Choosing a function: a decision tree#

  1. Do I need periodic boundaries?

    • Yes → circular_fftconv*. The kernel wraps around the input; useful for PDE-like signals or whenever the input is naturally periodic.

    • No → fftconv*. The default.

  2. Is my model causal (1D sequence)?

    • Yes → use the causal_* variant. Slightly more padding (L + K instead of L + K/2), but enforces no information leak from the future.

    • No → use the non-causal variant. Cheaper, since you only pad by K/2.

  3. What’s my hidden layout?

    • Channels-first ([B, H, …]) → use _bhl directly.

    • Channels-last ([B, …, H]) → use _bhl_w_reshape. Benchmarks show this is faster than a true _blh op because the FFT runs on contiguous spatial axes.

  4. Am I OOMing?

    • Try fftconv_chunked — splits the channel dim into groups to cap peak memory. Default chunk size 128 gives ~26% memory savings for ~11% overhead.

  5. Is there a fused CUDA kernel for my shape?

    • 2D non-causal or 1D causal long-conv → fftconv_custom.py exposes the upstream fused FFT kernels (fft_conv2d, fft_causal_conv1d) through the same API. Wire in via the fft_backend="subq_ops" flag on CKConvND. The 1D path requires data_dim=1, is_causal=True; the 2D path requires data_dim=2, is_causal=False.

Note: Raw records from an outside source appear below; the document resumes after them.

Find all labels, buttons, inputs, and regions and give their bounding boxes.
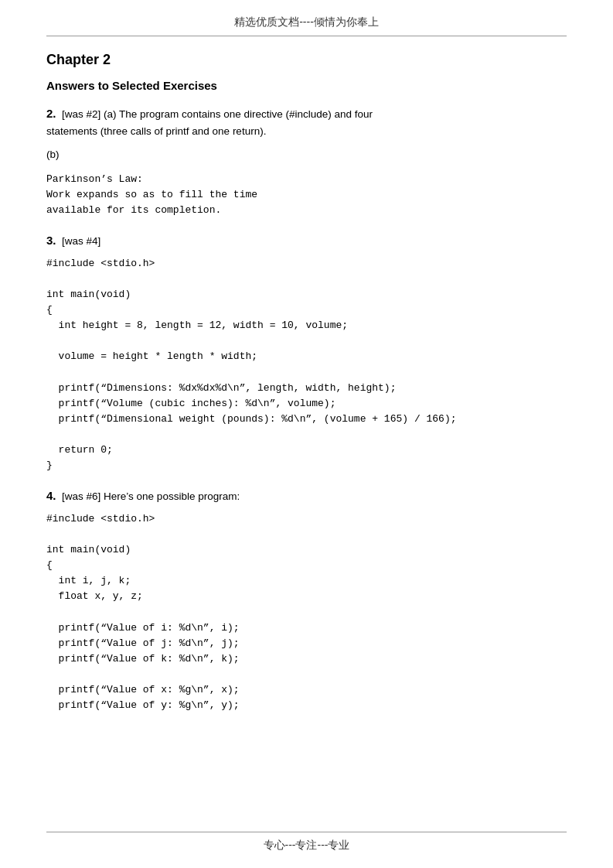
ex2-number: 2. (46, 107, 56, 120)
ex4-number: 4. (46, 489, 56, 502)
exercise-2: 2. [was #2] (a) The program contains one… (46, 104, 567, 219)
exercise-4: 4. [was #6] Here’s one possible program:… (46, 487, 567, 714)
ex2-partb: (b) (46, 146, 567, 163)
ex3-line1: 3. [was #4] (46, 231, 567, 250)
bottom-footer: 专心---专注---专业 (46, 832, 567, 853)
ex4-line1: 4. [was #6] Here’s one possible program: (46, 487, 567, 505)
ex2-tag: [was #2] (62, 108, 100, 120)
header-text: 精选优质文档----倾情为你奉上 (234, 15, 379, 28)
ex3-number: 3. (46, 234, 56, 247)
ex3-code: #include <stdio.h> int main(void) { int … (46, 256, 567, 474)
ex4-code: #include <stdio.h> int main(void) { int … (46, 511, 567, 714)
footer-text: 专心---专注---专业 (264, 839, 350, 851)
ex3-tag: [was #4] (62, 235, 100, 247)
ex4-intro: Here’s one possible program: (104, 490, 240, 502)
top-header: 精选优质文档----倾情为你奉上 (46, 15, 567, 36)
ex2-line1: 2. [was #2] (a) The program contains one… (46, 104, 567, 140)
ex2-parkinson: Parkinson’s Law: Work expands so as to f… (46, 172, 567, 218)
exercise-3: 3. [was #4] #include <stdio.h> int main(… (46, 231, 567, 474)
section-title: Answers to Selected Exercises (46, 79, 567, 92)
page: 精选优质文档----倾情为你奉上 Chapter 2 Answers to Se… (0, 0, 613, 868)
chapter-title: Chapter 2 (46, 52, 567, 68)
ex4-tag: [was #6] (62, 490, 100, 502)
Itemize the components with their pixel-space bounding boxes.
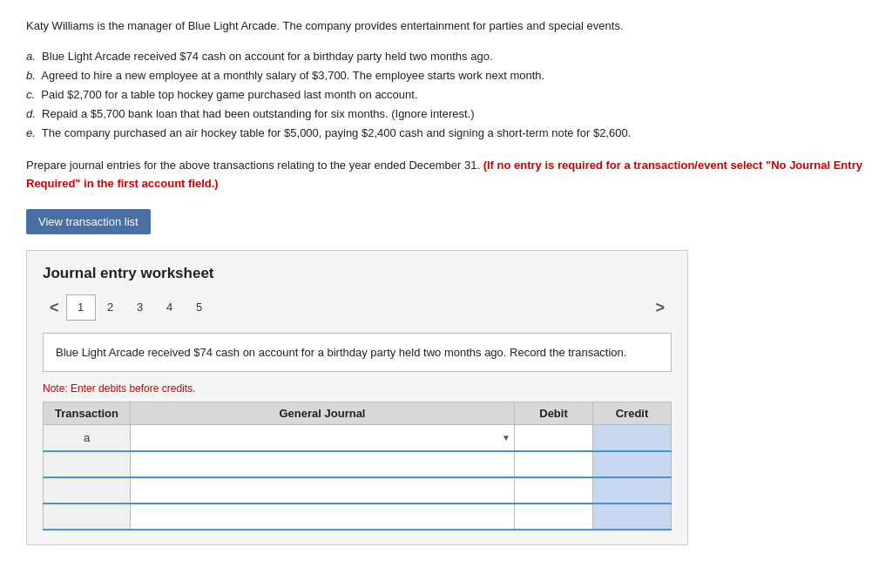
debit-input-2[interactable] (515, 451, 593, 477)
tab-3[interactable]: 3 (125, 294, 155, 321)
general-journal-input-4[interactable] (131, 504, 515, 530)
transaction-description: Blue Light Arcade received $74 cash on a… (43, 333, 672, 373)
transaction-b: b. Agreed to hire a new employee at a mo… (26, 66, 866, 85)
debit-field-2[interactable] (520, 457, 587, 470)
table-row (44, 451, 672, 477)
worksheet-container: Journal entry worksheet < 1 2 3 4 5 > Bl… (26, 250, 688, 545)
credit-input-4[interactable] (593, 504, 672, 530)
worksheet-title: Journal entry worksheet (43, 265, 672, 282)
header-debit: Debit (515, 402, 593, 425)
header-credit: Credit (593, 402, 672, 425)
credit-input-1[interactable] (593, 425, 672, 451)
general-journal-field-1[interactable] (136, 431, 509, 444)
table-row (44, 504, 672, 530)
debit-input-4[interactable] (515, 504, 593, 530)
debit-input-1[interactable] (515, 425, 593, 451)
general-journal-input-2[interactable] (131, 451, 515, 477)
table-row (44, 477, 672, 504)
credit-input-2[interactable] (593, 451, 672, 477)
debit-field-1[interactable] (520, 431, 587, 444)
transaction-a: a. Blue Light Arcade received $74 cash o… (26, 47, 866, 66)
debit-field-3[interactable] (520, 483, 587, 497)
transaction-d: d. Repaid a $5,700 bank loan that had be… (26, 105, 866, 124)
tab-4[interactable]: 4 (155, 294, 185, 321)
general-journal-input-1[interactable]: ▼ (131, 425, 515, 451)
general-journal-field-4[interactable] (136, 510, 509, 523)
tab-navigation: < 1 2 3 4 5 > (43, 294, 672, 321)
intro-paragraph: Katy Williams is the manager of Blue Lig… (26, 17, 866, 35)
tab-1[interactable]: 1 (66, 294, 96, 321)
table-row: a ▼ (44, 425, 672, 451)
transaction-label-empty-4 (44, 504, 131, 530)
credit-field-1[interactable] (598, 431, 666, 444)
note-text: Note: Enter debits before credits. (43, 382, 672, 395)
header-general-journal: General Journal (131, 402, 515, 425)
journal-table: Transaction General Journal Debit Credit… (43, 402, 672, 531)
credit-field-3[interactable] (598, 483, 666, 497)
debit-input-3[interactable] (515, 477, 593, 504)
tab-2[interactable]: 2 (96, 294, 125, 321)
general-journal-field-2[interactable] (136, 457, 509, 470)
tab-prev-arrow[interactable]: < (43, 300, 66, 315)
general-journal-field-3[interactable] (136, 483, 509, 497)
debit-field-4[interactable] (520, 510, 587, 523)
instructions-plain: Prepare journal entries for the above tr… (26, 159, 480, 172)
header-transaction: Transaction (44, 402, 131, 425)
instructions-block: Prepare journal entries for the above tr… (26, 157, 866, 193)
tab-next-arrow[interactable]: > (648, 300, 672, 315)
general-journal-input-3[interactable] (131, 477, 515, 504)
transaction-label-empty-2 (44, 451, 131, 477)
transaction-e: e. The company purchased an air hockey t… (26, 124, 866, 143)
transaction-label-empty-3 (44, 477, 131, 504)
transaction-list: a. Blue Light Arcade received $74 cash o… (26, 47, 866, 143)
credit-field-2[interactable] (598, 457, 666, 470)
tab-5[interactable]: 5 (185, 294, 214, 321)
transaction-c: c. Paid $2,700 for a table top hockey ga… (26, 85, 866, 105)
credit-input-3[interactable] (593, 477, 672, 504)
credit-field-4[interactable] (598, 510, 666, 523)
view-transactions-button[interactable]: View transaction list (26, 209, 151, 234)
transaction-label-a: a (44, 425, 131, 451)
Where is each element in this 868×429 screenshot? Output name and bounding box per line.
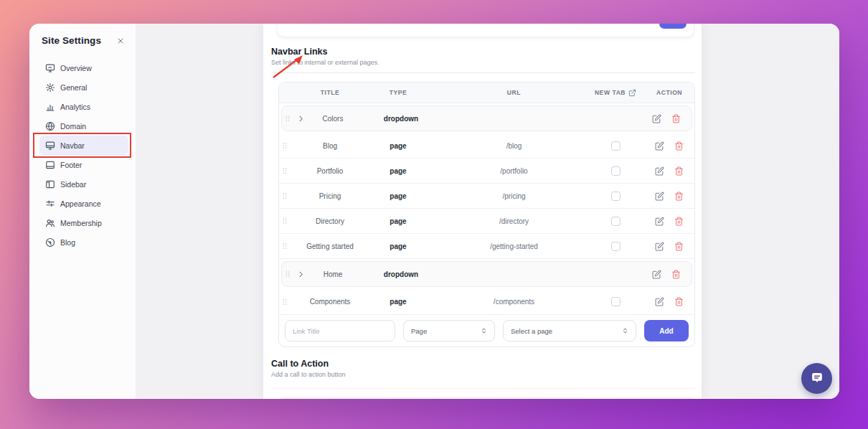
drag-handle-icon[interactable] xyxy=(279,241,291,251)
link-url: /blog xyxy=(441,142,587,150)
new-tab-checkbox[interactable] xyxy=(611,192,621,201)
drag-handle-icon[interactable] xyxy=(279,191,291,201)
link-title: Colors xyxy=(308,115,358,123)
link-title: Getting started xyxy=(305,242,355,250)
link-title: Home xyxy=(308,270,358,278)
drag-handle-icon[interactable] xyxy=(279,297,291,307)
edit-icon[interactable] xyxy=(655,192,664,201)
section-title: Navbar Links xyxy=(271,47,695,57)
blog-icon xyxy=(45,237,55,248)
sidebar-item-label: Footer xyxy=(60,161,82,169)
edit-icon[interactable] xyxy=(655,217,664,226)
link-type: dropdown xyxy=(358,115,444,123)
sidebar-item-footer[interactable]: Footer xyxy=(39,155,128,174)
link-url: /pricing xyxy=(441,192,587,200)
new-tab-checkbox[interactable] xyxy=(611,166,621,176)
close-icon[interactable] xyxy=(116,37,125,45)
action-cell xyxy=(644,166,694,176)
users-icon xyxy=(45,218,55,228)
expand-chevron-icon[interactable] xyxy=(293,115,308,123)
table-row: Blog page /blog xyxy=(279,133,694,159)
chat-fab-button[interactable] xyxy=(801,363,832,394)
add-button[interactable]: Add xyxy=(644,320,689,341)
sidebar-item-domain[interactable]: Domain xyxy=(39,116,128,136)
link-title: Components xyxy=(305,298,355,306)
delete-icon[interactable] xyxy=(674,192,684,201)
link-type: dropdown xyxy=(358,270,444,278)
sidebar-item-label: Domain xyxy=(60,122,86,131)
call-to-action-section-header: Call to Action Add a call to action butt… xyxy=(271,359,695,378)
sidebar-title: Site Settings xyxy=(42,35,101,46)
drag-handle-icon[interactable] xyxy=(279,141,291,151)
edit-icon[interactable] xyxy=(655,141,664,151)
sidebar-item-navbar[interactable]: Navbar xyxy=(39,136,128,155)
new-tab-checkbox[interactable] xyxy=(611,217,621,226)
section-subtitle: Set links to internal or external pages. xyxy=(271,59,695,66)
expand-chevron-icon[interactable] xyxy=(293,270,308,278)
drag-handle-icon[interactable] xyxy=(282,269,293,279)
delete-icon[interactable] xyxy=(671,270,681,279)
new-tab-cell xyxy=(587,217,644,226)
link-type: page xyxy=(355,167,441,175)
edit-icon[interactable] xyxy=(655,166,664,176)
edit-icon[interactable] xyxy=(652,270,661,279)
external-link-icon xyxy=(628,89,636,97)
delete-icon[interactable] xyxy=(674,141,684,151)
link-title-input[interactable] xyxy=(285,320,395,341)
select-carets-icon xyxy=(480,326,488,336)
navbar-links-section-header: Navbar Links Set links to internal or ex… xyxy=(271,47,695,66)
sidebar-item-blog[interactable]: Blog xyxy=(39,232,128,252)
sidebar-item-appearance[interactable]: Appearance xyxy=(39,194,128,213)
section-title: Call to Action xyxy=(271,359,695,369)
action-cell xyxy=(644,217,694,226)
action-cell xyxy=(644,141,694,151)
new-tab-cell xyxy=(587,192,644,201)
save-button-partial[interactable] xyxy=(659,24,687,29)
sidebar-item-overview[interactable]: Overview xyxy=(39,58,128,77)
link-type-select[interactable]: Page xyxy=(403,320,495,341)
settings-sidebar: Site Settings Overview General Analytics… xyxy=(29,24,136,399)
link-url: /components xyxy=(441,298,587,306)
link-title: Pricing xyxy=(305,192,355,200)
page-select[interactable]: Select a page xyxy=(503,320,636,341)
action-cell xyxy=(641,114,692,123)
new-tab-checkbox[interactable] xyxy=(611,242,621,251)
sidebar-item-membership[interactable]: Membership xyxy=(39,213,128,232)
column-header-new-tab: NEW TAB xyxy=(587,89,644,97)
new-tab-cell xyxy=(587,141,644,151)
globe-icon xyxy=(45,121,55,131)
navbar-links-table: TITLETYPEURLNEW TABACTION Colors dropdow… xyxy=(278,82,695,347)
table-row: Components page /components xyxy=(279,289,694,314)
table-row: Home dropdown xyxy=(281,261,692,287)
new-tab-cell xyxy=(587,166,644,176)
sidebar-item-analytics[interactable]: Analytics xyxy=(39,97,128,116)
sidebar-item-general[interactable]: General xyxy=(39,77,128,97)
table-header-row: TITLETYPEURLNEW TABACTION xyxy=(279,82,694,103)
table-row: Colors dropdown xyxy=(281,105,692,131)
action-cell xyxy=(641,270,692,279)
edit-icon[interactable] xyxy=(655,297,664,306)
drag-handle-icon[interactable] xyxy=(279,216,291,226)
drag-handle-icon[interactable] xyxy=(279,166,291,176)
new-tab-checkbox[interactable] xyxy=(611,141,621,151)
new-tab-checkbox[interactable] xyxy=(611,297,621,306)
sidebar-icon xyxy=(45,179,55,189)
delete-icon[interactable] xyxy=(674,242,684,251)
sidebar-item-sidebar[interactable]: Sidebar xyxy=(39,174,128,194)
drag-handle-icon[interactable] xyxy=(282,113,293,123)
sidebar-item-label: Sidebar xyxy=(60,180,86,189)
delete-icon[interactable] xyxy=(674,166,684,176)
edit-icon[interactable] xyxy=(652,114,661,123)
link-url: /getting-started xyxy=(441,242,587,250)
link-type: page xyxy=(355,192,441,200)
link-type: page xyxy=(355,217,441,225)
delete-icon[interactable] xyxy=(671,114,681,123)
delete-icon[interactable] xyxy=(674,217,684,226)
delete-icon[interactable] xyxy=(674,297,684,306)
previous-section-card xyxy=(277,24,694,37)
action-cell xyxy=(644,192,694,201)
table-row: Portfolio page /portfolio xyxy=(279,159,694,184)
edit-icon[interactable] xyxy=(655,242,664,251)
navbar-icon xyxy=(45,141,55,151)
select-carets-icon xyxy=(621,326,629,336)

    • 1D causal short conv (typical short_conv slot in a Hyena block) → causal_conv1d_custom.py exposes causal_conv1d directly, and nvsubquadratic.modules.subq_ops_causal_conv1d.SubqOpsCausalConv1d wraps it as a depthwise nn.Conv1d-compatible module.

    • 1D causal fused proj+gate+mixer+gate block → b2b_causal_conv1d in causal_conv1d_custom.py. Not yet wired into a Hyena variant; exposed as a building block.


Numerical notes#

  • All operators accept any input dtype but cast to fp32 before the FFT. The output is returned in the original dtype of x — no need for a manual cast on the caller side.

  • The fp32 ops are correct for any input range.

  • The non-causal linear ops match a standard torch.nn.ConvNd(padding='same') up to floating-point rounding. The circular ops match torch.nn.functional.conv*d after a circular pad. Both are exercised in tests/.